## Problem to solve
Pictures within the data are to be left out; everything else must be reproduced exactly.

*** Record extracts

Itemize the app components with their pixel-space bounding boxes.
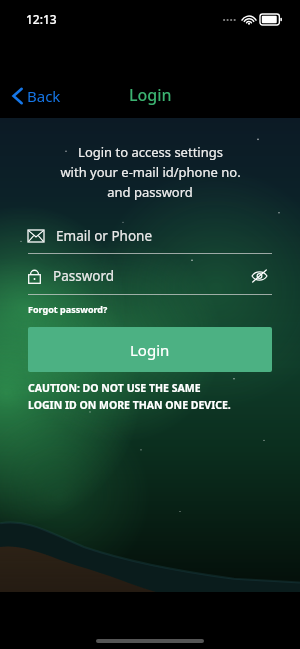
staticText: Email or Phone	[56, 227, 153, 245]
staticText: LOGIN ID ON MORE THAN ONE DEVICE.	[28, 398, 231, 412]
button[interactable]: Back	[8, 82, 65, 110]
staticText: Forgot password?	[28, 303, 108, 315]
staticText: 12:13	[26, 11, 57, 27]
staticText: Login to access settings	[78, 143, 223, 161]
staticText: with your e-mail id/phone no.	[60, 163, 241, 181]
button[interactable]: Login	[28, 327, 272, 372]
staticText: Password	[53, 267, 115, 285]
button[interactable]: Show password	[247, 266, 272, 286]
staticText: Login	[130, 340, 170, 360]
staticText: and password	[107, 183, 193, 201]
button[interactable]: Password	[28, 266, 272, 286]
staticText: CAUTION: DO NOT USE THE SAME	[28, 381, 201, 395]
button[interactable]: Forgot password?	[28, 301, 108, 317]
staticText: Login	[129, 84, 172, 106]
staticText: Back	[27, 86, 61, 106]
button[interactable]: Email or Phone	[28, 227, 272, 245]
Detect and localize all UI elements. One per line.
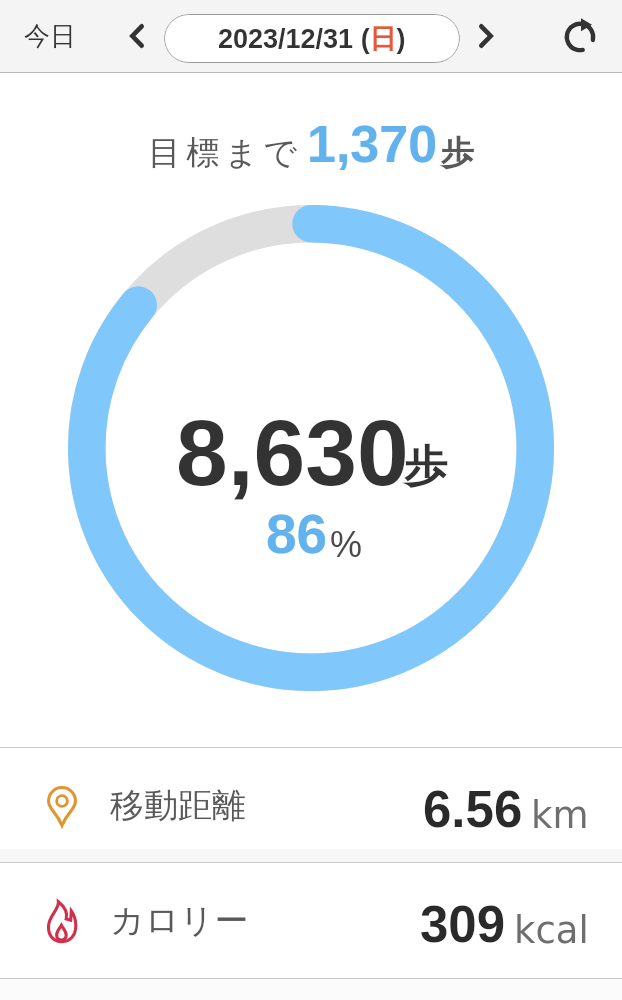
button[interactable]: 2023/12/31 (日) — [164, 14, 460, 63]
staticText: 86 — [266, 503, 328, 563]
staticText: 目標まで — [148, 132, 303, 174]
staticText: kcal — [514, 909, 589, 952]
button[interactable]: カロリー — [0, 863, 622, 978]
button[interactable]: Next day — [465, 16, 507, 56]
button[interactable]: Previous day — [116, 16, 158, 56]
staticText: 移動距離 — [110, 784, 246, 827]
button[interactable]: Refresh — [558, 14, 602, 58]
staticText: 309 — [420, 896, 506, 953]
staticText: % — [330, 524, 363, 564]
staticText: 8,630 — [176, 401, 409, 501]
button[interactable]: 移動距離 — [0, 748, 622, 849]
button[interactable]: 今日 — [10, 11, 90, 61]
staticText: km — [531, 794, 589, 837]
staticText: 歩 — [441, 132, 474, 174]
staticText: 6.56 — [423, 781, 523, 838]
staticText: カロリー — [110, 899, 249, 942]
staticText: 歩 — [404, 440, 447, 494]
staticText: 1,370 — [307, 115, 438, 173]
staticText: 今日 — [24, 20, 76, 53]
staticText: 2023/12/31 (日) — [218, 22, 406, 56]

******

## Solved exercise
Itemize the app components with their pixel-space bounding boxes.
staticText: Email or Phone	[56, 227, 153, 245]
staticText: LOGIN ID ON MORE THAN ONE DEVICE.	[28, 398, 231, 412]
button[interactable]: Back	[8, 82, 65, 110]
staticText: Forgot password?	[28, 303, 108, 315]
staticText: 12:13	[26, 11, 57, 27]
staticText: Login to access settings	[78, 143, 223, 161]
staticText: with your e-mail id/phone no.	[60, 163, 241, 181]
button[interactable]: Login	[28, 327, 272, 372]
staticText: Password	[53, 267, 115, 285]
button[interactable]: Show password	[247, 266, 272, 286]
staticText: Login	[130, 340, 170, 360]
staticText: and password	[107, 183, 193, 201]
button[interactable]: Password	[28, 266, 272, 286]
staticText: CAUTION: DO NOT USE THE SAME	[28, 381, 201, 395]
button[interactable]: Forgot password?	[28, 301, 108, 317]
staticText: Login	[129, 84, 172, 106]
staticText: Back	[27, 86, 61, 106]
button[interactable]: Email or Phone	[28, 227, 272, 245]
Detect and localize all UI elements. One per line.
button[interactable]: 2023/12/31 (日) — [164, 14, 460, 63]
staticText: 86 — [266, 503, 328, 563]
staticText: 目標まで — [148, 132, 303, 174]
staticText: kcal — [514, 909, 589, 952]
button[interactable]: カロリー — [0, 863, 622, 978]
button[interactable]: Next day — [465, 16, 507, 56]
button[interactable]: Previous day — [116, 16, 158, 56]
staticText: 移動距離 — [110, 784, 246, 827]
button[interactable]: Refresh — [558, 14, 602, 58]
staticText: 309 — [420, 896, 506, 953]
staticText: % — [330, 524, 363, 564]
staticText: 8,630 — [176, 401, 409, 501]
button[interactable]: 移動距離 — [0, 748, 622, 849]
button[interactable]: 今日 — [10, 11, 90, 61]
staticText: km — [531, 794, 589, 837]
staticText: 歩 — [441, 132, 474, 174]
staticText: 6.56 — [423, 781, 523, 838]
staticText: カロリー — [110, 899, 249, 942]
staticText: 歩 — [404, 440, 447, 494]
staticText: 1,370 — [307, 115, 438, 173]
staticText: 今日 — [24, 20, 76, 53]
staticText: 2023/12/31 (日) — [218, 22, 406, 56]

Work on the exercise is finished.